The algorithm is a straight forward implementation of the concepts above. I used R once again as that seems to have become my language of choice now. The steps to hide an image:
- Read in original image as a giant matrix of pixels for each of RGB
- Read in data we want to encode and convert to stream of bits
- Iterate through the stream of bits and set the LSB of each pixel in the matrix
- Convert RGB matrix back to image
This image is different but this is imperceptible to the human eye. Furthermore, some bits may not have even been changed as there is 50% chance that the bit is already set to what is required. This is the image I posted at the top of the page.

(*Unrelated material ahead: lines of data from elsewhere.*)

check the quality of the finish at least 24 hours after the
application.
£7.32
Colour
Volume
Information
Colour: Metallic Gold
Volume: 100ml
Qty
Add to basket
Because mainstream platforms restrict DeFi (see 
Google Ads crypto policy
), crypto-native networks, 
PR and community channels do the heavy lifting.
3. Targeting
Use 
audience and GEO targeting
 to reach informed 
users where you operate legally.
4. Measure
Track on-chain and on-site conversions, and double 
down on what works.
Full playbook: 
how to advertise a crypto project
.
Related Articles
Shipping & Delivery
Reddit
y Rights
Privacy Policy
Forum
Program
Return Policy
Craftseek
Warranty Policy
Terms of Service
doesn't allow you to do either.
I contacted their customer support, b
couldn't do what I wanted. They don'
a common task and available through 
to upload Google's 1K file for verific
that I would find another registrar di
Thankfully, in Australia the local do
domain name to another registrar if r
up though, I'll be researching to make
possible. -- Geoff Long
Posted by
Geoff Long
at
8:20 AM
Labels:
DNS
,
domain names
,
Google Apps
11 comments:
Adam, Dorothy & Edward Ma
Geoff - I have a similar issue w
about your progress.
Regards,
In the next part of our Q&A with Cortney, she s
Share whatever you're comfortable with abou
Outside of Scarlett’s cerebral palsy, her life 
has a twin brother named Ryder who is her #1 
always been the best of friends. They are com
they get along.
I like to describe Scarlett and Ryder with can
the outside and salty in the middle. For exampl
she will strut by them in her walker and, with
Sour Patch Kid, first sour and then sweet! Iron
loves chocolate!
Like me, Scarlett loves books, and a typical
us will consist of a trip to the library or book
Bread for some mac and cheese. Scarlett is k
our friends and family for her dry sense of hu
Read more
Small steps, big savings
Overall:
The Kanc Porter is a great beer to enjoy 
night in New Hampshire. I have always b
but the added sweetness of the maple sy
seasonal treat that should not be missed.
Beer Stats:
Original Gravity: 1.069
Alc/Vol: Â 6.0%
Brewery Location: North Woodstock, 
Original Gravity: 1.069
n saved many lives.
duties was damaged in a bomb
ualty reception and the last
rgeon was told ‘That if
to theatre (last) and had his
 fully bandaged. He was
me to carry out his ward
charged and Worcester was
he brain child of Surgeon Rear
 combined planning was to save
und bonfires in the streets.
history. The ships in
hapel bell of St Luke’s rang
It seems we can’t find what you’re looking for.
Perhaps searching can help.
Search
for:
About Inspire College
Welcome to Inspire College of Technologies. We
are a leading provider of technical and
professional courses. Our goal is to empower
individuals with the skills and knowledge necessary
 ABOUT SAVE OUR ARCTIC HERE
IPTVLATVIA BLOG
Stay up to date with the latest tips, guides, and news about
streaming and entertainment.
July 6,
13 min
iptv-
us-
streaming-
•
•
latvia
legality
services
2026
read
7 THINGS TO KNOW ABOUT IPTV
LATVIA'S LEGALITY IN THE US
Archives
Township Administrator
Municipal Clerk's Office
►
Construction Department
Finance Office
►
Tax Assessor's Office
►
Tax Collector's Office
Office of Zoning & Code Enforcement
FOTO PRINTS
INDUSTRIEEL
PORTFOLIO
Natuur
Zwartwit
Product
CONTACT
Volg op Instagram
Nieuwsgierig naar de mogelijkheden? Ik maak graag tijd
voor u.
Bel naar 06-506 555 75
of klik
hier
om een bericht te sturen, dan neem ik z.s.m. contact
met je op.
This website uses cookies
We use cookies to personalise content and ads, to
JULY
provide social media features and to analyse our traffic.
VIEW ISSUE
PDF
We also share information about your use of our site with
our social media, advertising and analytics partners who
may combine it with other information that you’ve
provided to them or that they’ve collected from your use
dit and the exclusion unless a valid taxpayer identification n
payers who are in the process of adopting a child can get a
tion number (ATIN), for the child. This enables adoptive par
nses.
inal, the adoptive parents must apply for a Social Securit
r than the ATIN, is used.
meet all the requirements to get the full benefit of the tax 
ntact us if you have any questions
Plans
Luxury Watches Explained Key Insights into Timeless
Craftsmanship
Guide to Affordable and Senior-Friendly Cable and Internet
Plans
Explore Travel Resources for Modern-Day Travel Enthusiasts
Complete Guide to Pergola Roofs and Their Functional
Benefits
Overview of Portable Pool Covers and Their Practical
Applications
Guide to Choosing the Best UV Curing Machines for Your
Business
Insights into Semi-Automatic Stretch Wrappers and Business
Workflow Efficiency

And the image can similarly be “discovered”:
- Read in the encoded image as a giant matrix of pixels for each of RGB
- Get the least significant bit of each pixel up to size of expected image
- Convert this bit stream to an RGB matrix
- Convert RGB matrix to image
This will give the original image back exactly. Notice above that there is a requirement to know how many bits were originally encoded. Obviously this is not ideal, but it was easy to implement.
I spoke earlier about the historic usage of steganography, but today the landscape has changed. The amount of data being transferred regularly is immense. This sort of technique can be used to hide a message in a variety of mediums such as basic file transfers, youtube videos, forum avatars, email signatures, etc. Additionally, cryptography can be used to encode the message. This way, even if spotted, the message is still tricky to decipher.
You may be wondering, how can such a hidden message be spotted? There is a whole field of study on this called steganalysis. For the method I used, the LSB of the encoded image will be much noisier than we would expect from a typical image. This is because instead of smooth color changes, where adjacent pixels may have similar LSB values, the pixels change according to the hidden data. This fact can be exploited to detect statistical anomalies.
One last item of interest, this article about storing information in DNA caught my eye last week. Perhaps, in the future, steganography could even be used to hide messages in our very own cells.